WHAT YOU WILL DO:
Transcribe, exactly and without pictures, the lines below from the line with "Мебель для гостиных" to the line with "Énergie et environnement", both ends included, and no others.

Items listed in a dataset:

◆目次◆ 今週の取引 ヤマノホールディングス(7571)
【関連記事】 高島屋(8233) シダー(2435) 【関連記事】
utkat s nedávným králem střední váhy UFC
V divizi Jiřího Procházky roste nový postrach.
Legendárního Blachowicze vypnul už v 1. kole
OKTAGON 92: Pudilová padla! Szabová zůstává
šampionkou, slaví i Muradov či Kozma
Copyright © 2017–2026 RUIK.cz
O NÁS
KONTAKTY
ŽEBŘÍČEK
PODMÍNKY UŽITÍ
---
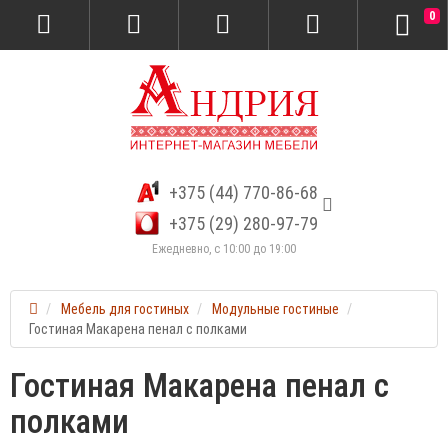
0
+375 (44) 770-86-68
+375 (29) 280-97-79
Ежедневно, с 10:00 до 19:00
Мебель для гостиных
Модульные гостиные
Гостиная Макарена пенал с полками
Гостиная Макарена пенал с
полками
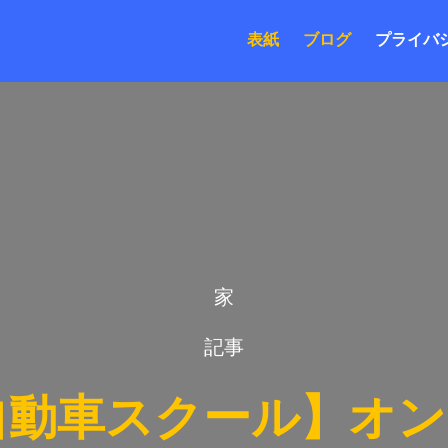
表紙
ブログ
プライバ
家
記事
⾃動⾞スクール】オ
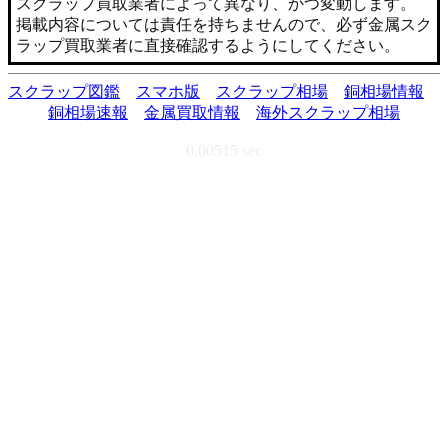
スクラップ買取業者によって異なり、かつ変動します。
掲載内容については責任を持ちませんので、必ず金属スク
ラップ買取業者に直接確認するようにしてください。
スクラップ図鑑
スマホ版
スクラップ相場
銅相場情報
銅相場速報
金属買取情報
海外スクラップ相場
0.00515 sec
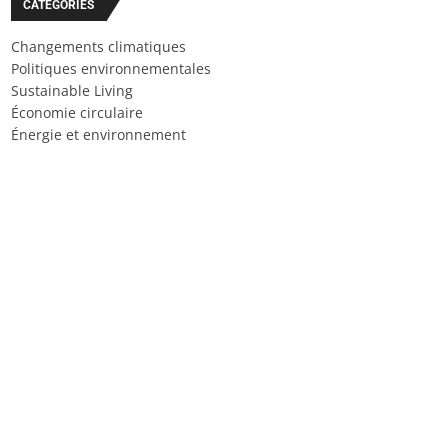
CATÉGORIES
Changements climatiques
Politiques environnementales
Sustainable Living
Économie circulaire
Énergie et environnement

ANSWER:
Мебель для гостиных
Модульные гостиные
Гостиная Макарена пенал с полками
Гостиная Макарена пенал с
полками
表紙
ブログ
プライバ
家
記事
⾃動⾞スクール】オ
スクラップ買取業者によって異なり、かつ変動します。
掲載内容については責任を持ちませんので、必ず金属スク
ラップ買取業者に直接確認するようにしてください。
スクラップ図鑑
スマホ版
スクラップ相場
銅相場情報
銅相場速報
金属買取情報
海外スクラップ相場
0.00515 sec
CATÉGORIES
Changements climatiques
Politiques environnementales
Sustainable Living
Économie circulaire
Énergie et environnement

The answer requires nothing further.